#### Your objective
Your output should be the records below, word for word and picture-free.
*** Records Section Begins ***
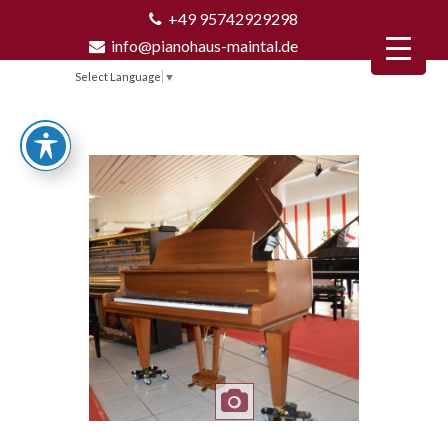
+49 95742929298
info@pianohaus-maintal.de
Select Language
▼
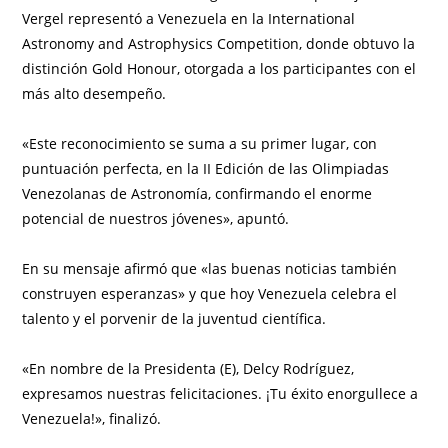
Vergel representó a Venezuela en la International
Astronomy and Astrophysics Competition, donde obtuvo la
distinción Gold Honour, otorgada a los participantes con el
más alto desempeño.
«Este reconocimiento se suma a su primer lugar, con
puntuación perfecta, en la II Edición de las Olimpiadas
Venezolanas de Astronomía, confirmando el enorme
potencial de nuestros jóvenes», apuntó.
En su mensaje afirmó que «las buenas noticias también
construyen esperanzas» y que hoy Venezuela celebra el
talento y el porvenir de la juventud científica.
«En nombre de la Presidenta (E), Delcy Rodríguez,
expresamos nuestras felicitaciones. ¡Tu éxito enorgullece a
Venezuela!», finalizó.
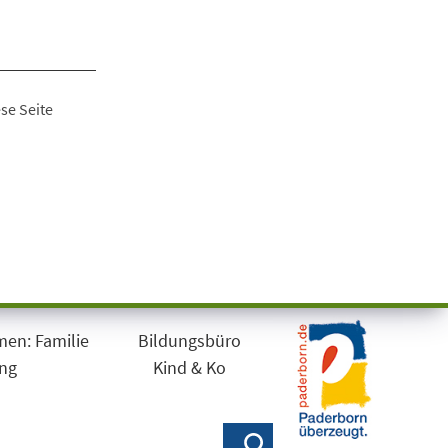
se Seite
en: Familie
Bildungsbüro
ung
Kind & Ko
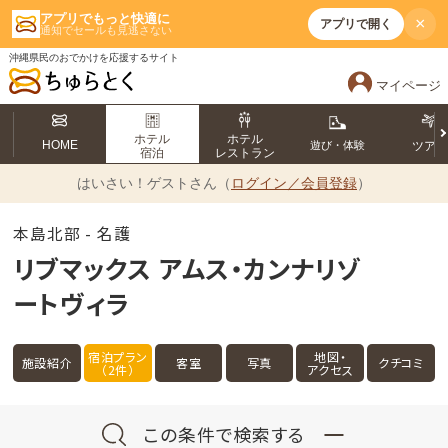
アプリでもっと快適に
×
アプリで開く
通知でセールも見逃さない
沖縄県民のおでかけを応援するサイト
マイページ
ホテル
ホテル
HOME
遊び・体験
ツア
宿泊
レストラン
はいさい！
ゲストさん（
ログイン／会員登録
）
本島北部 - 名護
リブマックス アムス・カンナリゾ
ートヴィラ
宿泊プラン
地図・
施設紹介
客室
写真
クチコミ
（2件）
アクセス
この条件で検索する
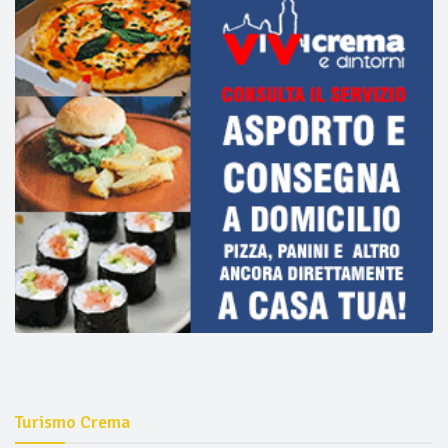
Turismo Crema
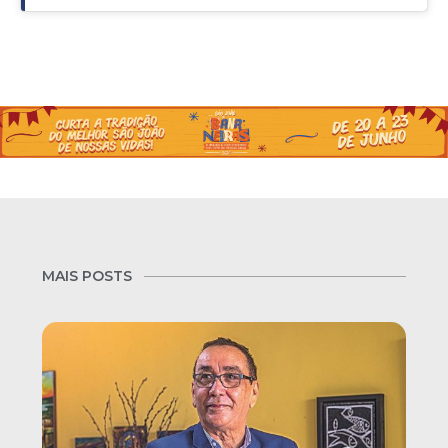
MAIS POSTS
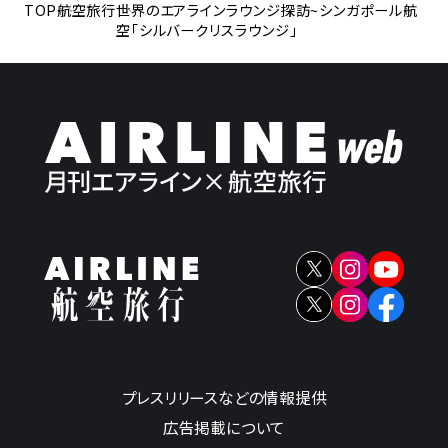
TOP
航空旅行
世界のエアラインラウンジ探訪~シンガポール航
空「シルバークリスラウンジ」
プレスリリースなどの情報提供
広告掲載について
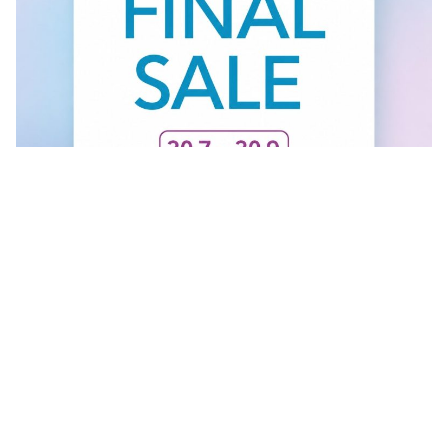
FINAL SALE U GANT RADNJI
Vidi sve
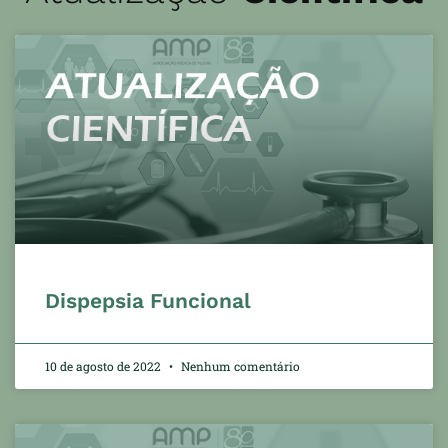
Dispepsia Funcional
10 de agosto de 2022
Nenhum comentário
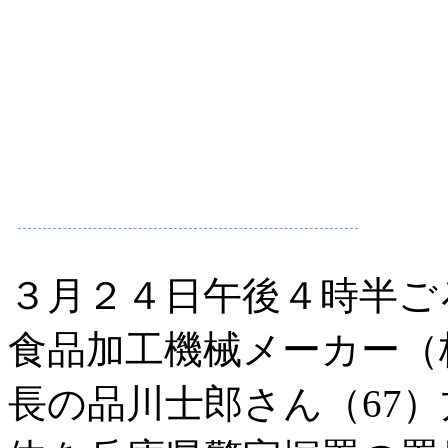
３月２４日午後４時半ご
食品加工機械メーカー（
長の品川士郎さん（67）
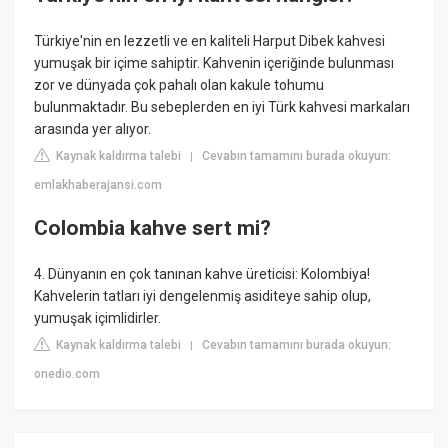
Türkiye'nin en lezzetli ve en kaliteli Harput Dibek kahvesi
yumuşak bir içime sahiptir. Kahvenin içeriğinde bulunması
zor ve dünyada çok pahalı olan kakule tohumu
bulunmaktadır. Bu sebeplerden en iyi Türk kahvesi markaları
arasında yer alıyor.
Kaynak kaldırma talebi
Cevabın tamamını burada okuyun:
|
emlakhaberajansi.com
Colombia kahve sert mi?
4. Dünyanın en çok tanınan kahve üreticisi: Kolombiya!
Kahvelerin tatları iyi dengelenmiş asiditeye sahip olup,
yumuşak içimlidirler.
Kaynak kaldırma talebi
Cevabın tamamını burada okuyun:
|
onedio.com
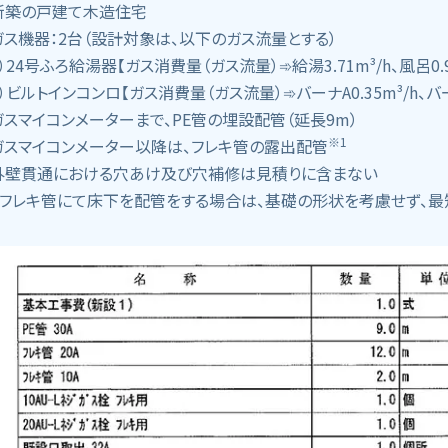
新築の戸建て木造住宅
ガス機器：2台（設計対象は、以下のガス流量とする）
1）24号ふろ給湯器【ガス消費量（ガス流量）➾給湯3.71m³/h、風呂0.9
2）ビルトインコンロ【ガス消費量（ガス流量）➾バーナA0.35m³/h、バーナ
ガスマイコンメーターまで、PE管の埋設配管（延長9m）
※1
ガスマイコンメーター以降は、フレキ管の露出配管
外壁貫通における穴あけ及び穴補修は見積りに含まない
 フレキ管にて床下を配管をする場合は、基礎の形状を考慮せず、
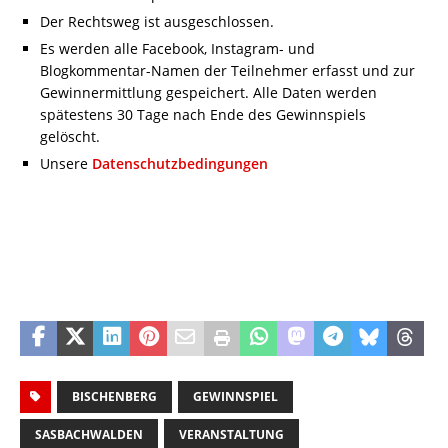
Der Rechtsweg ist ausgeschlossen.
Es werden alle Facebook, Instagram- und
Blogkommentar-Namen der Teilnehmer erfasst und zur
Gewinnermittlung gespeichert. Alle Daten werden
spätestens 30 Tage nach Ende des Gewinnspiels
gelöscht.
Unsere
Datenschutzbedingungen
BISCHENBERG
GEWINNSPIEL
SASBACHWALDEN
VERANSTALTUNG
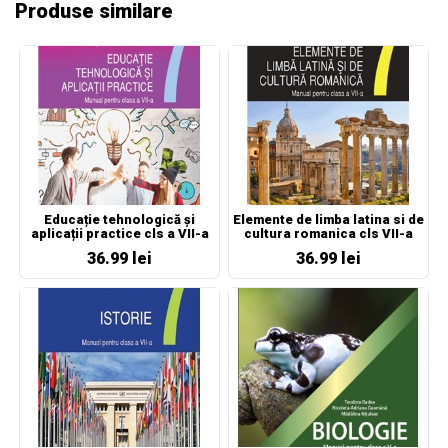
Produse similare
Educație tehnologică și
Elemente de limba latina si de
aplicații practice cls a VII-a
cultura romanica cls VII-a
36.99 lei
36.99 lei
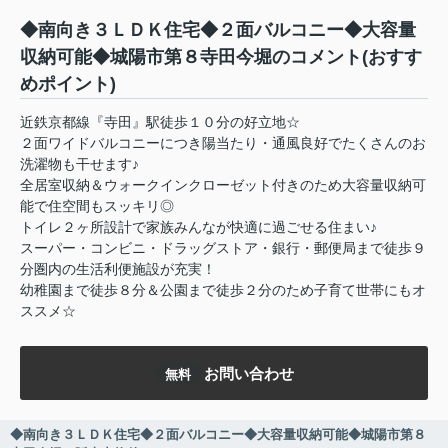
◆南向き３ＬＤＫ住宅◆２面バルコニー◆大容量
収納可能◆城陽市第８寺田今堀のコメント(おすす
めポイント)
近鉄京都線『寺田』駅徒歩１０分の好立地☆
２面ワイドバルコニーにつき陽当たり・通風良好でたくさんのお
洗濯物も干せます♪
全居室収納＆ウォークインクローゼット付きのため大容量収納可
能で住空間もスッキリ◎
トイレ２ヶ所設計で家族みんなが快適に過ごせる住まい♪
スーパー・コンビニ・ドラッグストア・銀行・郵便局まで徒歩９
分圏内の生活利便施設が充実！
幼稚園まで徒歩８分＆公園まで徒歩２分のため子育て世帯にもオ
ススメ☆
お問い合わせ
無料
◆南向き３ＬＤＫ住宅◆２面バルコニー◆大容量収納可能◆城陽市第８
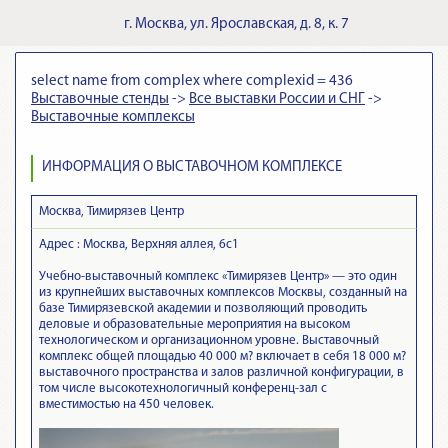
г.
Москва
,
ул. Ярославская, д. 8, к. 7
select name from complex where complexid = 436
Выставочные стенды
->
Все выставки России и СНГ
->
Выставочные комплексы
ИНФОРМАЦИЯ О ВЫСТАВОЧНОМ КОМПЛЕКСЕ
Москва, Тимирязев Центр
Адрес : Москва, Верхняя аллея, 6с1
Учебно-выставочный комплекс «Тимирязев Центр» — это один
из крупнейших выставочных комплексов Москвы, созданный на
базе Тимирязевской академии и позволяющий проводить
деловые и образовательные мероприятия на высоком
технологическом и организационном уровне. Выставочный
комплекс общей площадью 40 000 м? включает в себя 18 000 м?
выставочного пространства и залов различной конфигурации, в
том числе высокотехнологичный конференц-зал с
вместимостью на 450 человек.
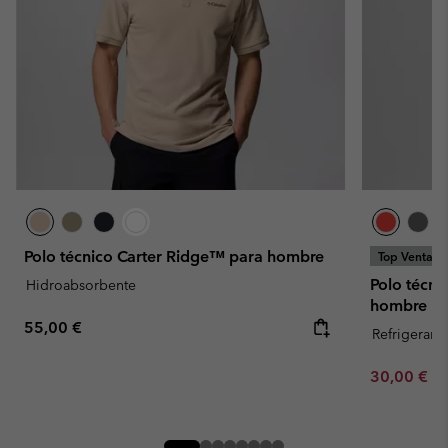
Polo técnico Carter Ridge™ para hombre
Top Ventas
Polo técni
Hidroabsorbente
hombre
Regular price:
55,00 €
Refrigerant
Minimum sa
30,00 €
-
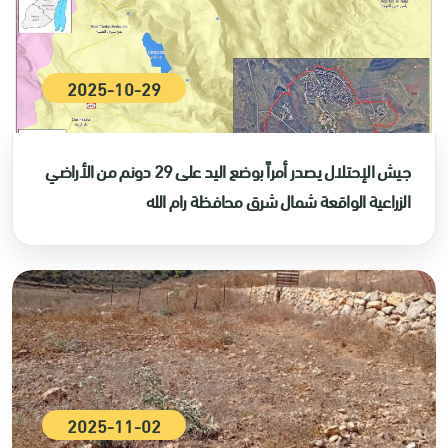
2025-10-29
جيش الإحتلال يصدر أمراً بوضع اليد على 29 دونم من الأراضي
الزراعية الواقعة شمال شرق محافظة رام الله
2025-11-02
*** Records Section Ends ***
#### Solution to the problem
+49 95742929298
info@pianohaus-maintal.de
Select Language
▼
Vergel representó a Venezuela en la International
Astronomy and Astrophysics Competition, donde obtuvo la
distinción Gold Honour, otorgada a los participantes con el
más alto desempeño.
«Este reconocimiento se suma a su primer lugar, con
puntuación perfecta, en la II Edición de las Olimpiadas
Venezolanas de Astronomía, confirmando el enorme
potencial de nuestros jóvenes», apuntó.
En su mensaje afirmó que «las buenas noticias también
construyen esperanzas» y que hoy Venezuela celebra el
talento y el porvenir de la juventud científica.
«En nombre de la Presidenta (E), Delcy Rodríguez,
expresamos nuestras felicitaciones. ¡Tu éxito enorgullece a
Venezuela!», finalizó.
se Seite
en: Familie
Bildungsbüro
ung
Kind & Ko
アプリでもっと快適に
×
アプリで開く
通知でセールも見逃さない
沖縄県民のおでかけを応援するサイト
マイページ
ホテル
ホテル
HOME
遊び・体験
ツア
宿泊
レストラン
はいさい！
ゲストさん（
ログイン／会員登録
）
本島北部 - 名護
リブマックス アムス・カンナリゾ
ートヴィラ
宿泊プラン
地図・
施設紹介
客室
写真
クチコミ
（2件）
アクセス
この条件で検索する
Turismo Crema
MAIS POSTS
TOP
航空旅行
世界のエアラインラウンジ探訪~シンガポール航
空「シルバークリスラウンジ」
プレスリリースなどの情報提供
広告掲載について
FINAL SALE U GANT RADNJI
Vidi sve
Dispepsia Funcional
10 de agosto de 2022
Nenhum comentário
３月２４日午後４時半ご
食品加工機械メーカー（
長の品川士郎さん（67）
Türkiye'nin en lezzetli ve en kaliteli Harput Dibek kahvesi
yumuşak bir içime sahiptir. Kahvenin içeriğinde bulunması
zor ve dünyada çok pahalı olan kakule tohumu
bulunmaktadır. Bu sebeplerden en iyi Türk kahvesi markaları
arasında yer alıyor.
Kaynak kaldırma talebi
Cevabın tamamını burada okuyun:
|
emlakhaberajansi.com
Colombia kahve sert mi?
4. Dünyanın en çok tanınan kahve üreticisi: Kolombiya!
Kahvelerin tatları iyi dengelenmiş asiditeye sahip olup,
yumuşak içimlidirler.
Kaynak kaldırma talebi
Cevabın tamamını burada okuyun:
|
onedio.com
新築の戸建て木造住宅
ガス機器：2台（設計対象は、以下のガス流量とする）
1）24号ふろ給湯器【ガス消費量（ガス流量）➾給湯3.71m³/h、風呂0.9
2）ビルトインコンロ【ガス消費量（ガス流量）➾バーナA0.35m³/h、バーナ
ガスマイコンメーターまで、PE管の埋設配管（延長9m）
※1
ガスマイコンメーター以降は、フレキ管の露出配管
外壁貫通における穴あけ及び穴補修は見積りに含まない
 フレキ管にて床下を配管をする場合は、基礎の形状を考慮せず、
Der Rechtsweg ist ausgeschlossen.
Es werden alle Facebook, Instagram- und
Blogkommentar-Namen der Teilnehmer erfasst und zur
Gewinnermittlung gespeichert. Alle Daten werden
spätestens 30 Tage nach Ende des Gewinnspiels
gelöscht.
Unsere
Datenschutzbedingungen
BISCHENBERG
GEWINNSPIEL
SASBACHWALDEN
VERANSTALTUNG
Produse similare
Educație tehnologică și
Elemente de limba latina si de
aplicații practice cls a VII-a
cultura romanica cls VII-a
36.99 lei
36.99 lei
◆南向き３ＬＤＫ住宅◆２面バルコニー◆大容量
収納可能◆城陽市第８寺田今堀のコメント(おすす
めポイント)
近鉄京都線『寺田』駅徒歩１０分の好立地☆
２面ワイドバルコニーにつき陽当たり・通風良好でたくさんのお
洗濯物も干せます♪
全居室収納＆ウォークインクローゼット付きのため大容量収納可
能で住空間もスッキリ◎
トイレ２ヶ所設計で家族みんなが快適に過ごせる住まい♪
スーパー・コンビニ・ドラッグストア・銀行・郵便局まで徒歩９
分圏内の生活利便施設が充実！
幼稚園まで徒歩８分＆公園まで徒歩２分のため子育て世帯にもオ
ススメ☆
お問い合わせ
無料
◆南向き３ＬＤＫ住宅◆２面バルコニー◆大容量収納可能◆城陽市第８
г.
Москва
,
ул. Ярославская, д. 8, к. 7
select name from complex where complexid = 436
Выставочные стенды
->
Все выставки России и СНГ
->
Выставочные комплексы
ИНФОРМАЦИЯ О ВЫСТАВОЧНОМ КОМПЛЕКСЕ
Москва, Тимирязев Центр
Адрес : Москва, Верхняя аллея, 6с1
Учебно-выставочный комплекс «Тимирязев Центр» — это один
из крупнейших выставочных комплексов Москвы, созданный на
базе Тимирязевской академии и позволяющий проводить
деловые и образовательные мероприятия на высоком
технологическом и организационном уровне. Выставочный
комплекс общей площадью 40 000 м? включает в себя 18 000 м?
выставочного пространства и залов различной конфигурации, в
том числе высокотехнологичный конференц-зал с
вместимостью на 450 человек.
Polo técnico Carter Ridge™ para hombre
Top Ventas
Polo técni
Hidroabsorbente
hombre
Regular price:
55,00 €
Refrigerant
Minimum sa
30,00 €
-
2025-10-29
جيش الإحتلال يصدر أمراً بوضع اليد على 29 دونم من الأراضي
الزراعية الواقعة شمال شرق محافظة رام الله
2025-11-02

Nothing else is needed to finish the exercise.